Maintaining numerical accuracy in the Legendre recurrences

Legendre.jl Series: Parts 1, 2, 3, 4, 5

An algorithm for calculating special functions is no use if it has poor numerical accuracy and returns inaccurate or invalid answers. In this article I discuss the importance of using fused multiply-add (FMA) and a form of loop-unrolling to maintain numerical accuracy in calculating the associated Legendre polynomials to degrees and orders of order 1000 and greater.


In this article we are going to explore a pair of simple yet important modifications to the existing legendre() implementation that are aimed solely at improving the numerical precision of the algorithm. The following two sections will each concentrate on one of the transformations, discussing in depth why the transformation is prudent, and the conclusion will tease a calculation I was performing which demonstrated the need for this careful attention to numerical accuracy.

As a reminder, the calculations proceed via the evaluation of the three following recurrence relations: \begin{align} p_\ell^\ell(x) &= -\mu_\ell \sqrt{1-x^2} p_{\ell-1}^{\ell-1}(x) \label{eqn:cus_rr_1term_lm} \\ p_\ell^{\ell-1}(x) &= \nu_\ell x p_{\ell-1}^{\ell-1}(x) \label{eqn:cus_rr_1term_l} \\ p_\ell^m(x) &= \alpha_\ell^m x p_{\ell-1}^m(x) - \beta_\ell^m p_{\ell-2}^m(x) \label{eqn:cus_rr_2term} \end{align}

Graphical depiction of the order of evaluating the recurrence relations. The steps denoted in red that move along the diagonal (where \(\ell = m\)) are made by evaluating Eq. \(\ref{eqn:cus_rr_1term_lm}\). Then a single boost (blue step) from \(\ell \rightarrow \ell+1\) is made by evaluating Eq. \(\ref{eqn:cus_rr_1term_l}\). This gives the two requiste previous terms to permit using Eq. \(\ref{eqn:cus_rr_2term}\) to step upward in \(\ell\) (green steps) to the target degree.

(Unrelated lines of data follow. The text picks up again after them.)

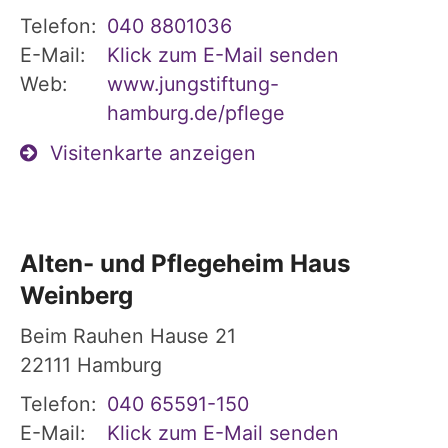
Telefon:
040 8801036
E-Mail:
Klick zum E-Mail senden
Web:
www.jungstiftung-
hamburg.de/pflege
Visitenkarte anzeigen
Alten- und Pflegeheim Haus
Weinberg
Beim Rauhen Hause 21
22111
Hamburg
Telefon:
040 65591-150
E-Mail:
Klick zum E-Mail senden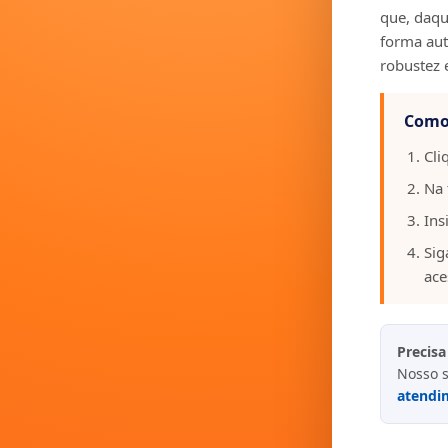
que, daqui
forma aut
robustez 
Como 
Cli
Na 
Ins
Sig
ace
Precisa
Nosso s
atendi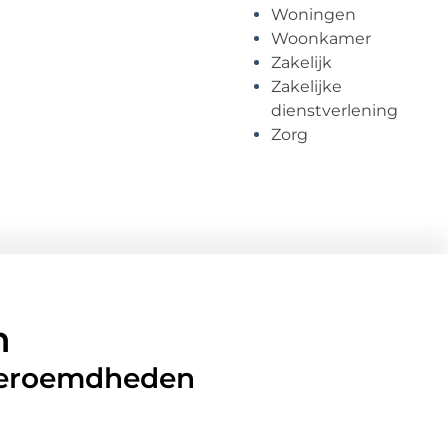
Woningen
Woonkamer
Zakelijk
Zakelijke
dienstverlening
Zorg
n
 beroemdheden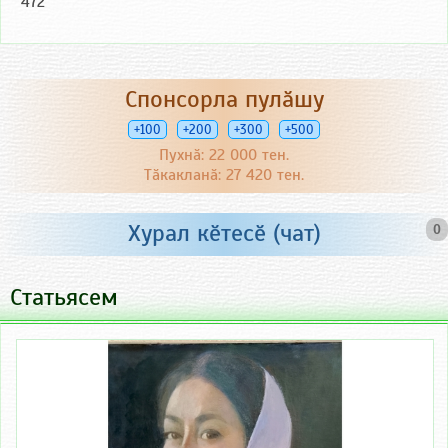
472
Спонсорла пулӑшу
+100
+200
+300
+500
Пухнӑ: 22 000 тен.
Тӑкакланӑ: 27 420 тен.
Хурал кӗтесӗ (чат)
0
Статьясем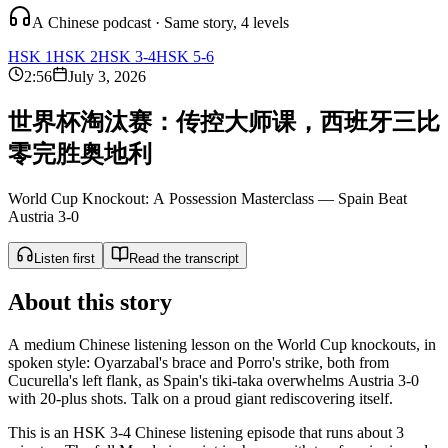
A Chinese podcast · Same story, 4 levels
HSK 1
HSK 2
HSK 3-4
HSK 5-6
2:56
July 3, 2026
世
界
杯
淘
汰
赛
：
传
控
大
师
课
，
西
班
牙
三
比
零
完
胜
奥
地
利
World Cup Knockout: A Possession Masterclass — Spain Beat
Austria 3-0
Listen first
Read the transcript
About this story
A medium Chinese listening lesson on the World Cup knockouts, in
spoken style: Oyarzabal's brace and Porro's strike, both from
Cucurella's left flank, as Spain's tiki-taka overwhelms Austria 3-0
with 20-plus shots. Talk on a proud giant rediscovering itself.
This is an HSK 3-4 Chinese listening episode that runs about 3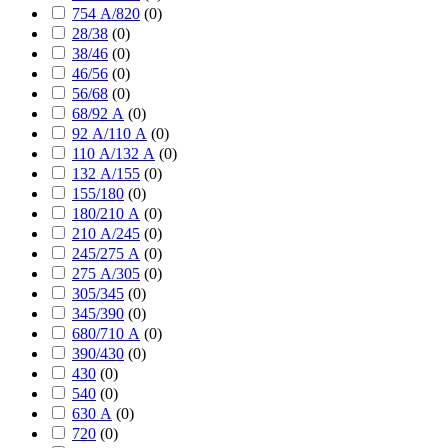
754 А/820
(
0
)
28/38
(
0
)
38/46
(
0
)
46/56
(
0
)
56/68
(
0
)
68/92 А
(
0
)
92 А/110 А
(
0
)
110 А/132 А
(
0
)
132 А/155
(
0
)
155/180
(
0
)
180/210 А
(
0
)
210 А/245
(
0
)
245/275 А
(
0
)
275 А/305
(
0
)
305/345
(
0
)
345/390
(
0
)
680/710 А
(
0
)
390/430
(
0
)
430
(
0
)
540
(
0
)
630 А
(
0
)
720
(
0
)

In particular, note that Eqn. \(\ref{eqn:cus_rr_1term_lm}\) (the expression that steps along the matrix diagonal) is the precursor to the other two recursions. The implication is that any accumulated error in the first step propagates through the other two recurrences, so it is prudent to ensure the process starts with as much accuracy as possible.

There are essentially three parts to the recurrence — the previous term of the recurrence, the normalization-specific coefficient, and the factor of \(\sqrt{1 - x^2}\). The only one we can meaningfully (and generically) effect is the square root factor, so let us consider that specifically. (Of course, the normalization-specific constants should also be calculated in a numerically accurate way, but since that’s specific to each case, we’ll just assume that has been done expertly here.)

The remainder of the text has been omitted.